While the state AGs suggest monitoring at times that are independent of a state of emergency, in-house counsel need to carefully consider the antitrust risk this may pose to their particular business. In designing and implementing any type of Colgate policy, especially one that relates to price, it is critical to implement a policy on a strictly unilateral basis without input from platform or marketplace participants. Communications with platform or marketplace participants could otherwise expose the company to allegations of a group boycott or even price fixing by participants who believe the company is not enforcing price-gouging policies fairly. Thus, employees should be trained, for example, not to engage in any discussions with platform or marketplace participants asking if a price increase could be approved in advance or discussions requesting the enforcement of the policy against other participants. When creating price-gouging policies, platform and marketplace operators should also take into consideration whether they could be considered to have a dominant market share such that freezing or eliminating sales could be viewed as an exclusionary act in support of a monopolization claim.
These precautions are particularly critical where those operating platforms or marketplaces are also selling products in competition with those they now need to monitor for price-gouging policy compliance. Accordingly, at a minimum, any such policy must be:
- Designed and implemented on a strictly unilateral basis
- Set forth in a clear manner with easy to follow triggers and subsequent penalties
- Communicated in advance to platform or marketplace participants
- Enforced consistently and fairly across the board
- Tailored to the unique risks faced by potentially dominant market participants
Depending on the business, in-house counsel should also take into account and plan for ways that participants may be expected to try to circumvent the policy, for example, by re-listing old products as new ones or by bundling products together to evade comparison to pre-state of emergency pricing.
Given the risk of treble damages and the enormous costs associated with antitrust litigation, as well as the heightened antitrust risks associated with policies relating to prices, in-house counsel asked to implement price-gouging policies need to appreciate how well-intended efforts to minimize price-gouging risk may inadvertently raise antitrust risks.
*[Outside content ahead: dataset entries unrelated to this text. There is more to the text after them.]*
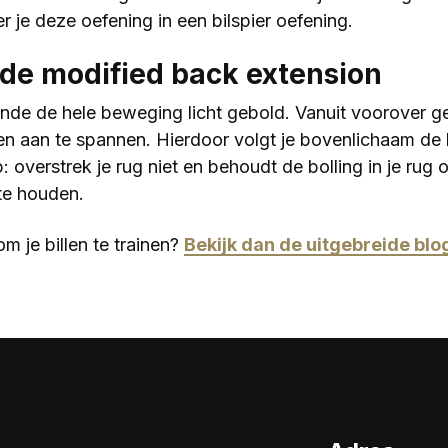
 je deze oefening in een bilspier oefening.
 de modified back extension
de de hele beweging licht gebold. Vanuit voorover ge
ren aan te spannen. Hierdoor volgt je bovenlichaam d
 overstrek je rug niet en behoudt de bolling in je rug
 te houden.
m je billen te trainen?
Bekijk dan de uitgebreide blog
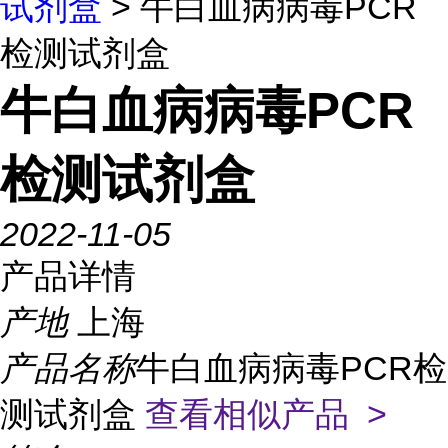
试剂盒
> 牛白血病病毒PCR
检测试剂盒
牛白血病病毒PCR
检测试剂盒
2022-11-05
产品详情
产地
上海
产品名称
牛白血病病毒PCR检
测试剂盒
查看相似产品 >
Even though low prices typically benefit consumers, there remains a tension between antitrust precedent protecting the freedom to set high prices and the emerging patchwork of state price-gouging laws curtailing that freedom. While the focus on price-gouging now is at its height, past disasters have taught that the ramifications of crisis cartels and related litigations are likely to live on for years after declarations of emergency have been lifted and price-gouging claims have been resolved.